LOS ANGELES–Putting my selections out there for all 14 2019 Breeders’ Cup races with those of my esteemed colleagues was a humbling experience I don’t wish to repeat any time soon.
While the selections appeared to gain accuracy by inches with each passing race, I feel badly that the final race also reflected my assessment and exclusion of a horse whose impact — on racing in California and elsewhere — will probably exceed that of the winner.
What a sad development!
Ironically, Mongolian Groom wore front bandages but it was the left hind leg that sustained the fatal injury.
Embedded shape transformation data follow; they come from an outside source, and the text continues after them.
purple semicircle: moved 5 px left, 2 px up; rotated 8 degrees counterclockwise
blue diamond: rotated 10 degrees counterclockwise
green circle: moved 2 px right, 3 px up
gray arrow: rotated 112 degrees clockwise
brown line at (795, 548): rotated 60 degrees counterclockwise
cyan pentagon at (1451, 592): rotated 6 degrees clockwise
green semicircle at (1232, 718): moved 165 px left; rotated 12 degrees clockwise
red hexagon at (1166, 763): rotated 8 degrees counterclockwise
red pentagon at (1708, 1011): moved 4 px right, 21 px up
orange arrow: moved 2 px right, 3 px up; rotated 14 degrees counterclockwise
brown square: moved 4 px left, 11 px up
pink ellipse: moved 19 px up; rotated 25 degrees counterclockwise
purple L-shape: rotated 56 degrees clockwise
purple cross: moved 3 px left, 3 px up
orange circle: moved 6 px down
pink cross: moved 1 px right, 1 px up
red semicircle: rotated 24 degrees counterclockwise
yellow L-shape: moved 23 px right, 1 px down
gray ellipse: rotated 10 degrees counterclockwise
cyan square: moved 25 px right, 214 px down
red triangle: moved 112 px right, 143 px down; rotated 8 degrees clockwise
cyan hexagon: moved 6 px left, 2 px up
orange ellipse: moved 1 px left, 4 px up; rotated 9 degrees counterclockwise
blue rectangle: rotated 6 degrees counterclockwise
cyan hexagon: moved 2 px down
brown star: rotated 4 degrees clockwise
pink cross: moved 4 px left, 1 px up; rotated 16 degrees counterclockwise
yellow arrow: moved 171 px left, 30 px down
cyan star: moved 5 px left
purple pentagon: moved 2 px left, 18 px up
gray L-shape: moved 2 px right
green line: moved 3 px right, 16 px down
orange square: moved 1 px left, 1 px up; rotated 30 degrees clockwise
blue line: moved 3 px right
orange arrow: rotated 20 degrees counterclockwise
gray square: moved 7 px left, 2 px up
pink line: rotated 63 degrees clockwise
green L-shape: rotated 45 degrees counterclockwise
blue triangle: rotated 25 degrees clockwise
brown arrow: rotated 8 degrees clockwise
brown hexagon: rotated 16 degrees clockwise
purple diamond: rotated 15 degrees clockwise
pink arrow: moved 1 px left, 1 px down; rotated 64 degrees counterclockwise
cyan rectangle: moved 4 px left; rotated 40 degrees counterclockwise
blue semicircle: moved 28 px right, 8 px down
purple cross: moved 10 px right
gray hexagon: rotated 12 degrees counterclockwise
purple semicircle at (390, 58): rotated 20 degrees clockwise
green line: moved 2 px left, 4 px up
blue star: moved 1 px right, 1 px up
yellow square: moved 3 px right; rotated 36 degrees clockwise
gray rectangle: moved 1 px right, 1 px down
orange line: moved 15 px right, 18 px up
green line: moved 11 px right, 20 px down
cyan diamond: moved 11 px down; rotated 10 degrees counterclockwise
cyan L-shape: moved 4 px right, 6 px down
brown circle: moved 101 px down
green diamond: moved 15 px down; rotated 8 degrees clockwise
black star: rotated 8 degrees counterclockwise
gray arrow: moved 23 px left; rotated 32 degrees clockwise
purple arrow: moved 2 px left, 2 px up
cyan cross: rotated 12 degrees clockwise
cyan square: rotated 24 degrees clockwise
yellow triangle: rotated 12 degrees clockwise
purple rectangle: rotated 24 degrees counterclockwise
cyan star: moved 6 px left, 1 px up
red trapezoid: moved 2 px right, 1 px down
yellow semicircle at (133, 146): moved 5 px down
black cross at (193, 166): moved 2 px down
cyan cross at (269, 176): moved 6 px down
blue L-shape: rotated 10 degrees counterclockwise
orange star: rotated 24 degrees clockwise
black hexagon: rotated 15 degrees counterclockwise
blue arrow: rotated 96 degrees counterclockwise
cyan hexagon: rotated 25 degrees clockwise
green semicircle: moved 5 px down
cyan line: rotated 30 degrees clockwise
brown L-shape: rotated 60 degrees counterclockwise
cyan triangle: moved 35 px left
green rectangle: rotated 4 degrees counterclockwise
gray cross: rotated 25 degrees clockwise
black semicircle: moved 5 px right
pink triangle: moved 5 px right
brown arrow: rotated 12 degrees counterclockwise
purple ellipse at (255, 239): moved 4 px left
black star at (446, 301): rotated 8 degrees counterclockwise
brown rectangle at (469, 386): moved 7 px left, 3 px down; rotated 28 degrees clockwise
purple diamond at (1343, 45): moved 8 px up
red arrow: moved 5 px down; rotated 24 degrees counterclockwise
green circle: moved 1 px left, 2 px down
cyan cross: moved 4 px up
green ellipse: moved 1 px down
The first thing I noticed about the horse in the past performances lines was that he won his last race, the third of his career, with a 110 Beyer figure that represented a “new top” by 10 points.
T those who find merit in the form cycle theory ascribed to Len Ragozin, Mongolian Groom was a “bounce” candidate. Coupled with the accompanying class breakthrough, it followed that a repeat of that effort was highly unlikely next time out.
But a bounce is not the harbinger of impending fatal injury.
Including the Classic, Mongolian Groom raced nine times in 210 days following a two month layoff. This came after a second career win in 17 starts FEB 1, 2019. His last five starts came in a 105-day period, with spacing of 28-14-28-35 days.
The February victory came in a one-mile allowance race. He returned to action on Apr. 6 in the Santa Anita Handicap at the Classic distance of 1-1/4 mile.
Mongolian Groom ran twice more at 10 furlongs, in the Gold Cup and Pacific Classic. Each time he finished third to one of his BC Classic rivals; second to McKinzie and third behind winners Vino Rosso and Higher Power, respectively.
Although his last victory was at 1-1/8 miles, he beat McKinzie and Higher Power. He appeared to have improved significantly under jockey Abel Cedillo for trainer Enebish Ganbat.
I wasn’t aware that the trainer was disappointed with his last workout, or that some thought his rear action was atypical.
As that workout is no longer available on-line, one might wonder whether it was a factor in the deliberations of the new safety panel.
The horse was eligible because he was Win-and-You’re-In (WAYI) victor via the G1 Awesome Again which offered a purse of “only” $300K, as compared with other Classic WAYI events such as the Foster ($600K), Haskell ($1M), Pacific Classic ($1M), and Jockey Club Gold Cup ($750K).
Certainly the Classic represented an opportunity for Mongolian Groom to become a division star, but with at most half the winner’s net of those other events in the bank, I wonder how many would have shown the restraint to not fully test him at the highest level and at a distance he was yet to master?
Perhaps the huge purses of the Classic and Turf make them higher risk races. If purses were scaled back, would owners continue to pay soaring sales prices and skyrocketing stud fees?
More importantly, would owners be less inclined to show impatience and risk their animal’s health? Maybe that’s the real answer to the owner shortage.
I don’t know whether those investigating the gelding’s death will have more medical records available to them, or will they have to search for evidence of past injuries?
I believe most would agree that Mongolian Groom not have died in vain if this endeavor helps find additional ways to protect his brothers and sisters in a proactive manner.
But what if such revelations were not forthcoming? Will it give those withholding their support for reform a place to hang their hat?
Despite the fact that Vino Rosso made my day, it was indeed a bittersweet ending to an experience I had looked forward to for so long. Further, it’s conceivable that Mongolian Groom pace pressure came at the expense of McKinzie.
Speaking of the Classic runnerup, trainer Bob Baffert announced possible starts in both Saudi Arabia and Dubai. Maybe McKinzie’s loss will prove to be racing’s gain. It would be welcome news if something positive came as a result of loss.